На нем тоска с младенчества легла,
Его душа, не живши, отжила,
Его уста улыбкой сжаты злой...
И тускло светит страшно впалый взор,-
Печать проклятья, рока приговор
Лежит на нем... Он вживе осужден,
Зане и смел, и неспособен он
Ценой свободы счастье покупать,
Зане он горд способностью страдать.
5
Старинный сад... Вечернею росой
Облитый весь... Далекий небосклон...
Как будто чаша, розовой чертой,
Зари сияньем ярко обведен.
Отец любви!.. В священной ночи час
Твой вечный зов яснее слышен в нас.
Твоим святым наитием полна,
Так хороша, так девственна она,
Так трепетно рука ее дрожит
В чужой руке — и робко так глядит
Во влаге страсти потонувший взгляд...
Они идут и тихо говорят.
О чем? Бог весть... Но чудно просветлен
Зарей любви, и чист, и весел...
. . . . . . . . . . . . . . . . . . . .
. . . . . . . . . . . . . . . . . . . .
6
Опять толпа... Огнями блещет зал,
Огромный и высокий: светский бал
Веселостью натянутой кипит,
И масок визг с мотивом вальса слит.
Всё тот же Ланнер страстный и живой,
Всё так же глуп, бессмыслен шум людской,
И средь людей — детей или рабов
Встречает он, по-прежнему суров,
По-прежнему святым страданьем горд —
Но равнодушен, холоден и тверд.
И перед ним — она, опять она!
И пусть теперь она осквернена
Прикосновеньем уст и рук чужих,—
Она — его, и кто ж разрознит их?
Не свет ли? Не законы ли людей?..
Но что им в них?— Свободным нет цепей.
Но этот робкий, этот страстный взгляд,
Ребячески-пугливый, целый ад
В его груди измученной зажег.
О нет, о нет! не люди — гневный Бог
Их разделил... Обоим дико им
Среди людей встречаться, как чужим,
Но суд небес над ними совершен,
И холоден взаимный их поклон,
Едва заметный, робкий.
7
И опять
Видение исчезло, чтобы дать
Иному место.

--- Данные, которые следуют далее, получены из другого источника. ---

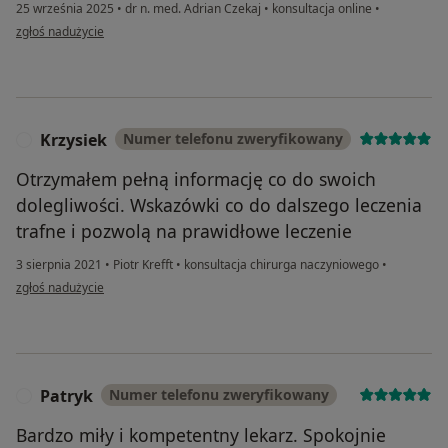
25 września 2025
•
dr n. med. Adrian Czekaj
•
konsultacja online
•
w opinii użytkownika Pacjent
zgłoś nadużycie
Krzysiek
Numer telefonu zweryfikowany
K
Otrzymałem pełną informację co do swoich
dolegliwości. Wskazówki co do dalszego leczenia
trafne i pozwolą na prawidłowe leczenie
3 sierpnia 2021
•
Piotr Krefft
•
konsultacja chirurga naczyniowego
•
w opinii użytkownika Krzysiek
zgłoś nadużycie
Patryk
Numer telefonu zweryfikowany
P
Bardzo miły i kompetentny lekarz. Spokojnie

Комната: она
Невелика, но пышно убрана
Причудливыми прихотями мод...
В замерзшее окно глядит луна,
И тихо всё, ни голоса... но вот
Послышался тяжелый чей-то вздох.
Опять они... и он у милых ног,
С безумством страсти в очи смотрит ей...
Она молчит, от головы своей
Не отрывает бледных, сжатых рук.
Он взял одну... он пламенно приник
Устами к той руке — но столько мук
В ее очах: больной их взгляд проник
Палящим, пожирающим огнем
В его давно истерзанную грудь...
Он тихо встал и два шага потом
К дверям он сделал... он хотел вздохнуть
И зарыдал, как женщина... и стон,
Ужасный стон в ответ услышал он.
И вновь упал в забвении у ног...
И долго слов никто из них не мог
На языке найти — и что слова?
Она рыдала... на руки опять
Горячая склонилась голова...
Она молчала... он не мог сказать
Ни слова... Даль грядущего ясна
Была обоим и равно полна
Вражды, страданья, тайных, жгучих слез,
Ночей бессонных... Смертный приговор
Давно прочтен над ними, и укор
Себе иль небу был бы им смешон...
Она страдала, был он осужден.
8
Исчезли тени... В комнате моей
По-прежнему и пусто, и темно,
Но мысль о нем, но скорбь и грусть о ней
Мне давят грудь... Мне стыдно и смешно,
А к призракам давно минувших дней
Готов я руки жадно простирать
И, как ребенок, плакать и рыдать...
* Старинная сказка! Но вечно
Останется новой она (нем.; перевод
А. Н. Плещеева). — Ред.
28 января 1846
Doch bleibt sie immer neu*
1
Опять они, два призрака опять...
Старинные знакомцы: посещать
Меня в минуты скорби им дано,
Когда в душе и глухо, и темно,
Когда вопрос печальный не один
На дно ее тяжелым камнем пал
И вновь со дна затихшую подъял
Змею страданий... Длинный ряд картин
Печальною и быстрой чередой
Тогда опять проходит предо мной...
То — образы давно прошедших лет,
То — сны надежд, то — страсти жаркий бред,
То радости, которых тщетно жаль,
То старая и сладкая печаль,
То всё — чему в душе забвенья нет!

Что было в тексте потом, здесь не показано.